(Data begins)

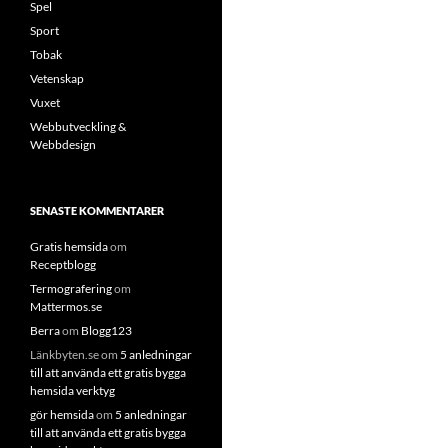
Spel
Sport
Tobak
Vetenskap
Vuxet
Webbutveckling &
Webbdesign
SENASTE KOMMENTARER
Gratis hemsida
om
Receptblogg
Termografering
om
Mattermos.se
Berra
om
Blogg123
Länkbyten.se
om
5 anledningar
till att använda ett gratis bygga
hemsida verktyg
gör hemsida
om
5 anledningar
till att använda ett gratis bygga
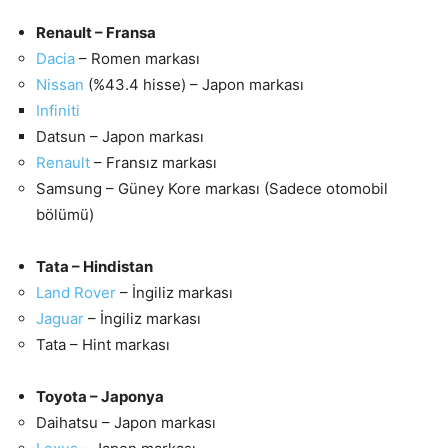
Renault – Fransa
Dacia
– Romen markası
Nissan
(%43.4 hisse) – Japon markası
Infiniti
Datsun – Japon markası
Renault
– Fransız markası
Samsung – Güney Kore markası (Sadece otomobil
bölümü)
Tata – Hindistan
Land Rover
– İngiliz markası
Jaguar
– İngiliz markası
Tata – Hint markası
Toyota – Japonya
Daihatsu – Japon markası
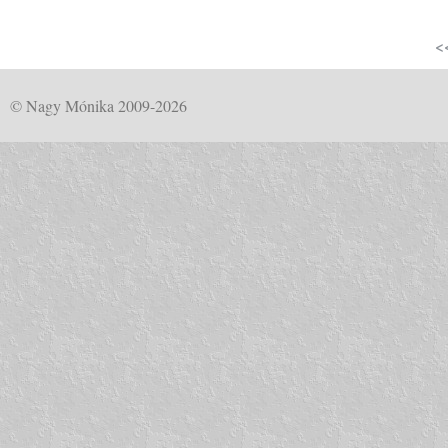
<
© Nagy Mónika 2009-2026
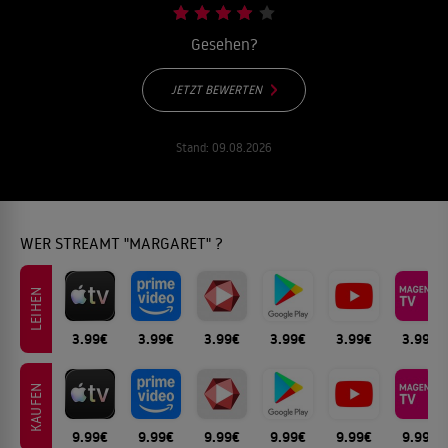
Gesehen?
JETZT BEWERTEN
Stand:
09.08.2026
WER STREAMT "MARGARET" ?
LEIHEN
3.99€
3.99€
3.99€
3.99€
3.99€
3.99€
KAUFEN
9.99€
9.99€
9.99€
9.99€
9.99€
9.99€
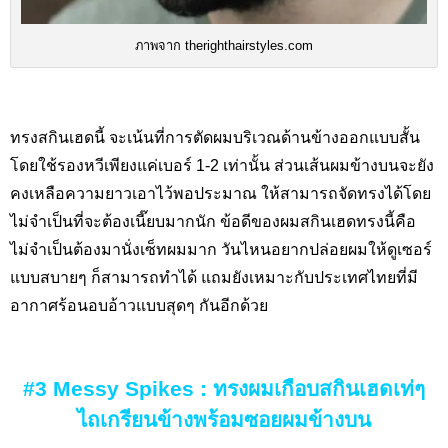
ภาพจาก therighthairstyles.com
ทรงสกินเฮดนี้ จะเน้นที่การตัดผมบริเวณด้านข้างออกแบบสั้น
โดยใช้รองหวีเพียงแค่เบอร์ 1-2 เท่านั้น ส่วนเส้นผมข้างบนจะยัง
คงเหลือความยาวเอาไว้พอประมาณ ให้สามารถจัดทรงได้โดย
ไม่จำเป็นที่จะต้องเนี๊ยบมากนัก ข้อดีของผมสกินเฮดทรงนี้คือ
ไม่จำเป็นต้องมานั่งเซ็ทผมมาก วันไหนอยากปล่อยผมให้ดูเซอร์
แบบสบายๆ ก็สามารถทำได้ แถมยังเหมาะกับประเทศไทยที่มี
อากาศร้อนอบอ้าวแบบสุดๆ กันอีกด้วย
#3 Messy Spikes : ทรงผมเกือบสกินเฮดเท่ๆ
ไถเกรียนข้างพร้อมซอยผมข้างบน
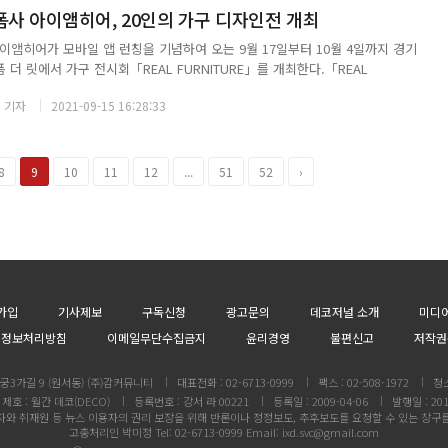
폼사 아이앰히어, 20인의 가구 디자인전 개최
이앰히어가 모바일 앱 런칭을 기념하여 오는 9월 17일부터 10월 4일까지 경기
더 릿에서 가구 전시회「REAL FURNITURE」를 개최한다.「REAL
가구의 현재와 미래를 담은 아이앰히어의 첫 가구 전시회로 가구 디자이너 20인의
 기자
2021-09-15 16:28:33
 수 있다. 멀티컬쳐플랫...
8
9
10
11
12
...
51
52
›
가입
기사제보
구독신청
광고문의
데코저널 소개
미디
인정보처리방침
이메일무단수집금지
윤리경영
불편신고
저작권
3가길 9 (원서동) (주)감커뮤니티
대표전화 : 02-6713-0999
팩스 : 02-508-1972
청
제호 : 월간 데코(DECO)
등록번호 : 강서 라 00221
등록일 : 2009-04-06
발행일 : 201
와 취재원 등 뉴스 이용자의 권리 보장을 위해 반론이나 정정보도, 추후보도를 요청할 수 있는 창구
고충처리인 박미정 Tel: 02-6713-0999 Email: ixd.svc@gmail.com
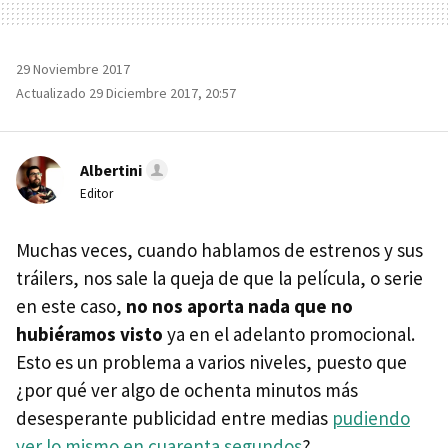
29 Noviembre 2017
Actualizado 29 Diciembre 2017, 20:57
Albertini
Editor
Muchas veces, cuando hablamos de estrenos y sus
tráilers, nos sale la queja de que la película, o serie
en este caso,
no nos aporta nada que no
hubiéramos visto
ya en el adelanto promocional.
Esto es un problema a varios niveles, puesto que
¿por qué ver algo de ochenta minutos más
desesperante publicidad entre medias
pudiendo
ver lo mismo en cuarenta segundos
?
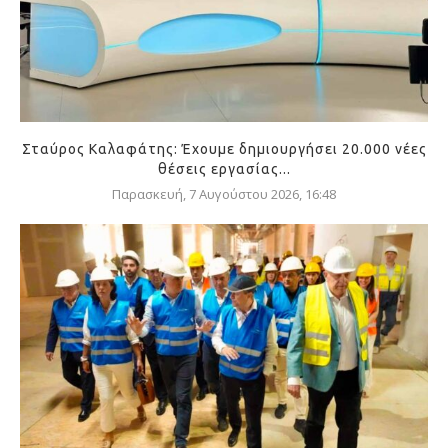
Σταύρος Καλαφάτης: Έχουμε δημιουργήσει 20.000 νέες
θέσεις εργασίας...
Παρασκευή, 7 Αυγούστου 2026, 16:48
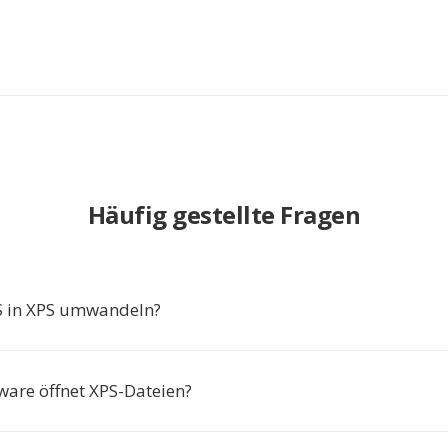
Häufig gestellte Fragen
in XPS umwandeln?
ware öffnet XPS-Dateien?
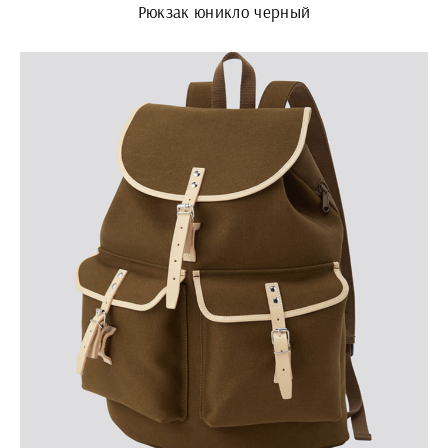
Рюкзак юникло черный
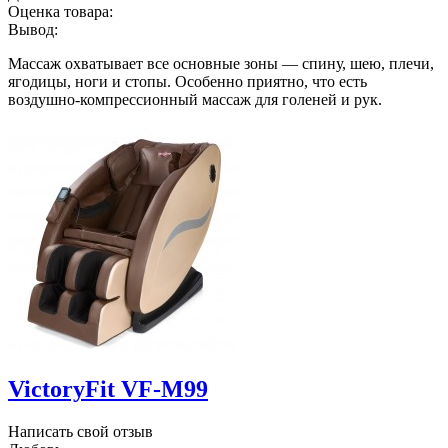
Оценка товара:
Вывод:
Массаж охватывает все основные зоны — спину, шею, плечи,
ягодицы, ноги и стопы. Особенно приятно, что есть
воздушно-компрессионный массаж для голеней и рук.
VictoryFit VF-M99
Написать свой отзыв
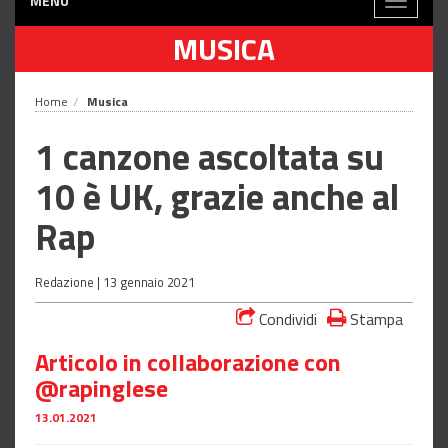
MENÙ
Toggle
navigati
MUSICA
Home
Musica
1 canzone ascoltata su
10 è UK, grazie anche al
Rap
Redazione |
13 gennaio 2021
Condividi
Stampa
Articolo in collaborazione con
@rapinglese
13.01.2021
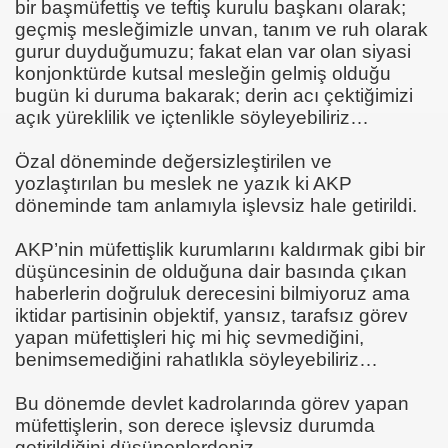
bir başmüfettiş ve teftiş kurulu başkanı olarak;
geçmiş mesleğimizle unvan, tanım ve ruh olarak
gurur duyduğumuzu; fakat elan var olan siyasi
I AÇTINIZMI?
konjonktürde kutsal mesleğin gelmiş olduğu
bugün ki duruma bakarak; derin acı çektiğimizi
açık yüreklilik ve içtenlikle söyleyebiliriz…
önetmelik
Özal döneminde değersizleştirilen ve
yozlaştırılan bu meslek ne yazık ki AKP
anada
döneminde tam anlamıyla işlevsiz hale getirildi.
AKP’nin müfettişlik kurumlarını kaldırmak gibi bir
düşüncesinin de olduğuna dair basında çıkan
haberlerin doğruluk derecesini bilmiyoruz ama
iktidar partisinin objektif, yansız, tarafsız görev
yapan müfettişleri hiç mi hiç sevmediğini,
benimsemediğini rahatlıkla söyleyebiliriz…
Bu dönemde devlet kadrolarında görev yapan
müfettişlerin, son derece işlevsiz durumda
getirildiğini düşünenlerdeniz.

(Data ends)

→ Work to complete
Write out exactly the run of lines above that starts at the line containing "Muchas veces, cuando" and ends at the line containing "ягодицы, ноги и". Include both, and leave the pictures out.

→ Output of the task
Muchas veces, cuando hablamos de estrenos y sus
tráilers, nos sale la queja de que la película, o serie
en este caso,
no nos aporta nada que no
hubiéramos visto
ya en el adelanto promocional.
Esto es un problema a varios niveles, puesto que
¿por qué ver algo de ochenta minutos más
desesperante publicidad entre medias
pudiendo
ver lo mismo en cuarenta segundos
?
Σταύρος Καλαφάτης: Έχουμε δημιουργήσει 20.000 νέες
θέσεις εργασίας...
Παρασκευή, 7 Αυγούστου 2026, 16:48
Häufig gestellte Fragen
in XPS umwandeln?
ware öffnet XPS-Dateien?
Рюкзак юникло черный
Оценка товара:
Вывод:
Массаж охватывает все основные зоны — спину, шею, плечи,
ягодицы, ноги и стопы. Особенно приятно, что есть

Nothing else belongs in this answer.